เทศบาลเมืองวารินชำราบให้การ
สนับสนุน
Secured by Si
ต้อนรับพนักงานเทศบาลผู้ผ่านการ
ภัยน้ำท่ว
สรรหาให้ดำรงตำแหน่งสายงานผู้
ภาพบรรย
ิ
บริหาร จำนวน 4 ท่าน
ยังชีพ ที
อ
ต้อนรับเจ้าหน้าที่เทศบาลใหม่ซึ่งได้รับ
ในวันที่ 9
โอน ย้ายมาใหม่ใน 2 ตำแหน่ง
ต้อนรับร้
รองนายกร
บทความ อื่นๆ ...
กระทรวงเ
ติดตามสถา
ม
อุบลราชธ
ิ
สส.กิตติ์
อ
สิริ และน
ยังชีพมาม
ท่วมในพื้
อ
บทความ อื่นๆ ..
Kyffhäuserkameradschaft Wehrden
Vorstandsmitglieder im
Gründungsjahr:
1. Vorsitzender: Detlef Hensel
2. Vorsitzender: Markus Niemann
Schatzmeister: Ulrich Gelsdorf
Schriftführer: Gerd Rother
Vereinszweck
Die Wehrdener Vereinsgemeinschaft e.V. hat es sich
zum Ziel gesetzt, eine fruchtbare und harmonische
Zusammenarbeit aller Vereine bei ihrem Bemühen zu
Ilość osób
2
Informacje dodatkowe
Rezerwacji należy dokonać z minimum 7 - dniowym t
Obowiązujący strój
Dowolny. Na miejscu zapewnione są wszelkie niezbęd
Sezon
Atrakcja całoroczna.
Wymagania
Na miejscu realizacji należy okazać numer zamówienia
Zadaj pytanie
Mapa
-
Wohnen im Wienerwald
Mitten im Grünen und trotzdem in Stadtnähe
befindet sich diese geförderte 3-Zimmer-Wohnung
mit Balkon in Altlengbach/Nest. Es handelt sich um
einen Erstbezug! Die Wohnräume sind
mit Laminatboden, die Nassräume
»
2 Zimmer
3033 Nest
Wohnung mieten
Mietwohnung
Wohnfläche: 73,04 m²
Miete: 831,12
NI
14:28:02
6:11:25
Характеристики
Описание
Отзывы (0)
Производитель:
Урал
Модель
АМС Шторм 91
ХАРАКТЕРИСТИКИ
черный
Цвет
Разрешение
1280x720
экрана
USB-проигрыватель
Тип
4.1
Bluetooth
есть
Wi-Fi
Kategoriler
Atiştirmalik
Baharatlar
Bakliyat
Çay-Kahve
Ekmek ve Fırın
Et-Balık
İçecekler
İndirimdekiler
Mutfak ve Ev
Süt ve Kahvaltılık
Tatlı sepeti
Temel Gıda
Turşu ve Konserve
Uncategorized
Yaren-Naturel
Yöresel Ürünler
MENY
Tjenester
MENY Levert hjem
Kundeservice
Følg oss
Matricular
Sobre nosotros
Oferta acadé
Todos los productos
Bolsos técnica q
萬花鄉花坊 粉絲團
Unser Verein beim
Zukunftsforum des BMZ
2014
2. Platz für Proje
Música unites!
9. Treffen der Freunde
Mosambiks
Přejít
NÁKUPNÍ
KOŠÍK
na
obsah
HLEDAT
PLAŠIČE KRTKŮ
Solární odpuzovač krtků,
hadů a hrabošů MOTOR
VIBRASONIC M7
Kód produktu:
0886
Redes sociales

---

Description of the task
Show every line of the data that includes the string "sich".

Result of this exercise
Die Wehrdener Vereinsgemeinschaft e.V. hat es sich
befindet sich diese geförderte 3-Zimmer-Wohnung
mit Balkon in Altlengbach/Nest. Es handelt sich um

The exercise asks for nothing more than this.